Bölge Adliye Mahkemesi kararı davacı vekili tarafından temyiz edilmekle; temyiz şartı ve diğer usul eksiklikleri yönünden yapılan ön inceleme sonucunda, temyiz dilekçesinin kabulüne karar verildikten ve Tetkik Hâkimi tarafından hazırlanan rapor dinlendikten sonra dosyadaki belgeler incelenip gereği düşünüldü:
KARAR
I. DAVA
Davacı vekili dava dilekçesinde; davalı şirketin kuruluşundan beri ortağı olan müvekkiline kâr payı verilmediğini, kâr payı dağıtılmasına yönelik davalıya keşide edilen ihtarnamelerin sonuçsuz kaldığını, bu sebeple de müvekkilinin emsal kararlar doğrultusunda mahkemeden kâr payı talep hakkının doğduğunu ileri sürerek fazlaya ilişkin hakları saklı kalmak kaydıyla müvekkilinin 1976 yılından dava tarihine kadar birikmiş kâr payı alacağının şimdilik 10.000,00 TL'sinin faizi ile davalıdan tahsiline karar verilmesini talep etmiştir.
II. CEVAP
Davalı vekili cevap dilekçesinde; zamanaşımı itirazlarının olduğunu, müvekkili şirkette davacıya ait her hangi bir hisse ve hisse senedinin bulunmadığını, anonim şirketlerde, bu tür bir alacak davası açılabilmesi için öncelikle kâr payı dağıtımı ile ilgili ana sözleşmede hüküm bulunması, kâr payı dağıtımı ile ilgili genel kurulda karar alınması, genel kurulda alınan kararda kâr payı dağıtımı yok ise öncelikle ilgili genel kurul kararının iptalinin talep edilmesi gerektiğini, müvekkili kâr payı dağıtacak kadar kâr etmediğinden ve genel kurulda kâr payı ile ilgili bir karar alınmadığından davacı iddiasının hukuki dayanağının olmadığını savunarak davanın reddini istemiştir.
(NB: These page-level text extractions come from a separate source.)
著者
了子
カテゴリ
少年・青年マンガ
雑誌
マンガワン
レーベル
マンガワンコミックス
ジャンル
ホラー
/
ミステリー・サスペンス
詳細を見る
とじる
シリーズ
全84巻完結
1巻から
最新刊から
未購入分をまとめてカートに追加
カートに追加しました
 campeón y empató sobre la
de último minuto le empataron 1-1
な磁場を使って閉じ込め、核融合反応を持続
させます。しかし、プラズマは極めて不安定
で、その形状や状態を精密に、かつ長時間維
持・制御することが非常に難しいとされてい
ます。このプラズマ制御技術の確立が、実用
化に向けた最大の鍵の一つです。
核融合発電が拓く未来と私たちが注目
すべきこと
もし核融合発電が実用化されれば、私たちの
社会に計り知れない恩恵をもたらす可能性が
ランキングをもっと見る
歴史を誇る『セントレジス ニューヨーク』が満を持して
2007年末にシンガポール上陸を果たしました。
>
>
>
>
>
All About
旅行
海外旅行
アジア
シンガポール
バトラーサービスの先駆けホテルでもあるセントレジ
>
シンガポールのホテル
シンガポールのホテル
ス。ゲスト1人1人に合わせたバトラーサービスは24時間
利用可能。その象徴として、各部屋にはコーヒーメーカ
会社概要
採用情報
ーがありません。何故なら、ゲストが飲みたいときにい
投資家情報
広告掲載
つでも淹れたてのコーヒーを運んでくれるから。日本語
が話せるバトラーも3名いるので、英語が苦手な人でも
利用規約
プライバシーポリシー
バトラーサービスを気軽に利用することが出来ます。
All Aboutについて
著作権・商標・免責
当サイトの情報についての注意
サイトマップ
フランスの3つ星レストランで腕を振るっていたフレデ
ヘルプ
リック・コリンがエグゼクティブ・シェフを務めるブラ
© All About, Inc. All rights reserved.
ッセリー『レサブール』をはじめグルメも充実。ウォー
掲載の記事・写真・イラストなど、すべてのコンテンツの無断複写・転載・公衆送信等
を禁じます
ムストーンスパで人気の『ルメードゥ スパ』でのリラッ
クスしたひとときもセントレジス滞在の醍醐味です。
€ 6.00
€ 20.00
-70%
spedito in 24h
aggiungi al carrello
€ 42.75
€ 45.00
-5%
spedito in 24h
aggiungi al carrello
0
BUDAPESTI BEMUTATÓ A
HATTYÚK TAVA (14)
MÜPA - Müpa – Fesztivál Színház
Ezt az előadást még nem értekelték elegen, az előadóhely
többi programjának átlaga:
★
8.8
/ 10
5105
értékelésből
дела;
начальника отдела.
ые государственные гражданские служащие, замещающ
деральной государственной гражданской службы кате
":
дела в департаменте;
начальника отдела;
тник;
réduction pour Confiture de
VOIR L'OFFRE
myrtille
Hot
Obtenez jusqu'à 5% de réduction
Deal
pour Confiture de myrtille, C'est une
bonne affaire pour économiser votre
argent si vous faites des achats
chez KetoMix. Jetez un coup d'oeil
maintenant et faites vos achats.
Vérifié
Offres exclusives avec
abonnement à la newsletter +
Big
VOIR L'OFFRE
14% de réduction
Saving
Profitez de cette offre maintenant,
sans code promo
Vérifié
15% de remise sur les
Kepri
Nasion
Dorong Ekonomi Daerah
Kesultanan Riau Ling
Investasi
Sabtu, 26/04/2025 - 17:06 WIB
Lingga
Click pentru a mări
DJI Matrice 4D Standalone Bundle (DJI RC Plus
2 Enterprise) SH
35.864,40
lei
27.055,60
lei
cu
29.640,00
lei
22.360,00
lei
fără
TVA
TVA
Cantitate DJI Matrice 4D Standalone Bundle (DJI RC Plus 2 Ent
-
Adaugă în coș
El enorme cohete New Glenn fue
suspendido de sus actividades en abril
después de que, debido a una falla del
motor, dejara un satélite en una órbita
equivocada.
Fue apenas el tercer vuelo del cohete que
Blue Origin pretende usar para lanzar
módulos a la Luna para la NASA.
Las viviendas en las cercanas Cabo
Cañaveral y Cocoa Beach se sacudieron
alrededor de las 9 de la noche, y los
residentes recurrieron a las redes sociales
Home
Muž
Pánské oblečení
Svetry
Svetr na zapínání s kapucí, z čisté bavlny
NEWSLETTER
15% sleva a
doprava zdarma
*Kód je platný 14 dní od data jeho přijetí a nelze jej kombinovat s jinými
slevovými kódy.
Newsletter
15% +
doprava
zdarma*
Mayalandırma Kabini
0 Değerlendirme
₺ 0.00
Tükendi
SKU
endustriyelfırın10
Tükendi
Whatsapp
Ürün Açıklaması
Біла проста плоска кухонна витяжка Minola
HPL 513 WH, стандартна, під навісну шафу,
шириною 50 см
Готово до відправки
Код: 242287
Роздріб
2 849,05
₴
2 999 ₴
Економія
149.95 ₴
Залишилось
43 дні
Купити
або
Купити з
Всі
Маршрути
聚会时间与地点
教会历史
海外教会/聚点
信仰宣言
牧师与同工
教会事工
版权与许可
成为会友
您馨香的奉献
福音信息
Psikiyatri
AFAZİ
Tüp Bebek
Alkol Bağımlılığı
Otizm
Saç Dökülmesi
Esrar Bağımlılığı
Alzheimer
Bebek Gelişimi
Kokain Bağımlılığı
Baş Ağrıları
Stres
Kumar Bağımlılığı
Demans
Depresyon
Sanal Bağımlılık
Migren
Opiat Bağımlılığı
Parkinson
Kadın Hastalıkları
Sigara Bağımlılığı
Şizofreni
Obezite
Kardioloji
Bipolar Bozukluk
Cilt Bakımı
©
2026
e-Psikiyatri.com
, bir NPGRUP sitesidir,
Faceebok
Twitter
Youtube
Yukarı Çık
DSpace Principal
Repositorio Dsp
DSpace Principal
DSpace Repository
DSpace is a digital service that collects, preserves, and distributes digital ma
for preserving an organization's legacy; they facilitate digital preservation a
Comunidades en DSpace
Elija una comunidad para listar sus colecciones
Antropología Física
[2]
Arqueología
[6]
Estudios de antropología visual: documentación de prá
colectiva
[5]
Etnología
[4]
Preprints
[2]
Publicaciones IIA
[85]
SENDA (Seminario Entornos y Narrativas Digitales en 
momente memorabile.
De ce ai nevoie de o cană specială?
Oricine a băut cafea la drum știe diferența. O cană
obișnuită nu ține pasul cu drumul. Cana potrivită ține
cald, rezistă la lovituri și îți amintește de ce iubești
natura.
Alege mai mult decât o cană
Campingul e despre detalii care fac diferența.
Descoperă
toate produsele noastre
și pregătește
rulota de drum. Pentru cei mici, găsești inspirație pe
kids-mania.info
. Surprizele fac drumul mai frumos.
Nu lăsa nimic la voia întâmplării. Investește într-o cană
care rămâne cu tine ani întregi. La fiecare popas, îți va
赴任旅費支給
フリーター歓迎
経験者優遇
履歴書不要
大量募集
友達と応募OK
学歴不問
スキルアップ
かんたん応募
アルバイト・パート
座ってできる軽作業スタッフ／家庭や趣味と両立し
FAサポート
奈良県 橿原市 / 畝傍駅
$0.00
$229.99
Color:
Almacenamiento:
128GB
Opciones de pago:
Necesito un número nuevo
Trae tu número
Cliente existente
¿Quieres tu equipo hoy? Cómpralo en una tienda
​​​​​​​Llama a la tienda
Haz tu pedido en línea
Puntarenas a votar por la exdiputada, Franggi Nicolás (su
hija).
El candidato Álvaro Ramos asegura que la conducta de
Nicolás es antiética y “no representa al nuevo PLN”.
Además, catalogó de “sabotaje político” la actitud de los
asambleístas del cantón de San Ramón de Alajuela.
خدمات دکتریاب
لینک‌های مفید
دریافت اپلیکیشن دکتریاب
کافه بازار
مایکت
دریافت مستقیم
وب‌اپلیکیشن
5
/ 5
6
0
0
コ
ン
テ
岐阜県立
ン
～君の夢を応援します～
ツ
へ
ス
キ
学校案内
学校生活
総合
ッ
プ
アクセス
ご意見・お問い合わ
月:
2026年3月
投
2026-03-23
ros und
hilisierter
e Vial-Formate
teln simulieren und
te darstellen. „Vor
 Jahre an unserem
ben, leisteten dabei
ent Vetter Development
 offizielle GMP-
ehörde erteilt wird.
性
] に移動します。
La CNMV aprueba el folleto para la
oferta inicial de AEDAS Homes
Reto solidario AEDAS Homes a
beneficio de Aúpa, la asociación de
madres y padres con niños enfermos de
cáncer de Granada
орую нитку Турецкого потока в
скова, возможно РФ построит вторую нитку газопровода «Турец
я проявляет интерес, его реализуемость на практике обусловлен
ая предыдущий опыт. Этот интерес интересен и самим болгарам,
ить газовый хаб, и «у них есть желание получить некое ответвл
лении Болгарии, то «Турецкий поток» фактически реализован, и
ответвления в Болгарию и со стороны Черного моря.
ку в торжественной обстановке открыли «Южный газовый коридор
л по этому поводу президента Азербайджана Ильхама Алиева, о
III. İLK DERECE MAHKEMESİ KARARI
İlk Derece Mahkemesinin yukarıda tarih ve sayısı belirtilen kararı ile ortaklar pay defterinde davacının hissedar gözüktüğü, 6098 sayılı Türk Borçlar Kanunu'nun (TBK) 147/4 hükmü uyarınca dava konusu alacakla ilgili beş yıllık zamanaşımı uygulanacağından, dava tarihinden geriye doğru beş yılı açan dönem yönünden kâr payı alacağı talebinin zaman aşımına uğradığı, 6102 sayılı Türk Ticaret Kanunu'nun (TTK) 408/2-(d) bendine göre kâr payı belirlenmesinin genel kurulun devredilemez yetkileri arasında olduğu, davalı şirketin 1972-2003 arası döneme ilişkin genel kurul kararında kâr payı dağıtımına ilişkin karar alınmadığı 22.02.2007 tarihinde yapılan 2004-2005-2006 yılına ait olağan genel kurul toplantısı tutanağında kâr dağıtımı ile ilgili gündemin olmadığı, 15.03.2013 tarihinde yapılan 2007-2008-2009-2010-2011-2012 yılları olağan genel kurul toplantısında kâr dağıtımı ile ilgili bir karar bulunmadığı, 27.02.2018 tarihinde yapılan 2013-2014-2015-2016-2017 yılları olağan genel kurul toplantısında şirket kârının dağıtılmamasına ve geçmiş yıl zararlarına mahsup edilmesine karar verildiği, 2018-2019-2020-2021 yılları olağan genel kurul toplantısında şirket kârından kanun ve esas sözleşme gereği yapılması gereken miktarlar ayrıldıktan sonra kalan kısmın dağıtılmamasına karar verildiği, buna göre genel kurul tarafından kâr payı dağıtımına ilişkin bir karar alınmadığı sürece kâr payının tahsili yönünde karar verilemeyeceği, davalı şirket genel kurullarında şirketin kuruluşundan dava tarihine kadarki genel kurul toplantılarında kâr payı dağıtımına ilişkin bir karar alınmadığı gibi aksi yöndeki kararlarının da iptalinin sağlanmadığı gerekçesiyle davanın reddine karar verilmiş, hüküm davacı vekilince istinaf edilmiştir.
IV. İSTİNAF
Bölge Adliye Mahkemesinin yukarıda tarih ve sayısı belirtilen kararı ile davacının ortağı olduğu davalı şirket genel kurulu tarafından kâr dağıtımına ilişkin alınmış herhangi bir karar bulunmadığından davacının kâr payı talep edemeyeceği, kâr payı alacağı şirket genel kurulunun karar aldığı tarihte muaccel olacağından ve TBK'nın 149. maddesi gereğince zamanaşımı, alacağın muaccel olmasıyla işlemeye başlayacağından İlk Derece Mahkemesinin 2017 yılı öncesine ait kâr payı alacağının zamanaşımına uğradığı yönündeki gerekçesi isabetli değilse de bu hatalı tespitin sonuca etkili olmadığı gerekçesi ile davacı vekilinin istinaf başvurusunun esastan reddine karar verilmiş, hüküm davacı vekilince temyiz edilmiştir.
V. TEMYİZ
A. Dava ve Hukuki Nitelendirme
Dava, ortağı olunan anonim şirketten kâr payı alacağının olduğu iddiasına dayalı alacak talebine ilişkindir.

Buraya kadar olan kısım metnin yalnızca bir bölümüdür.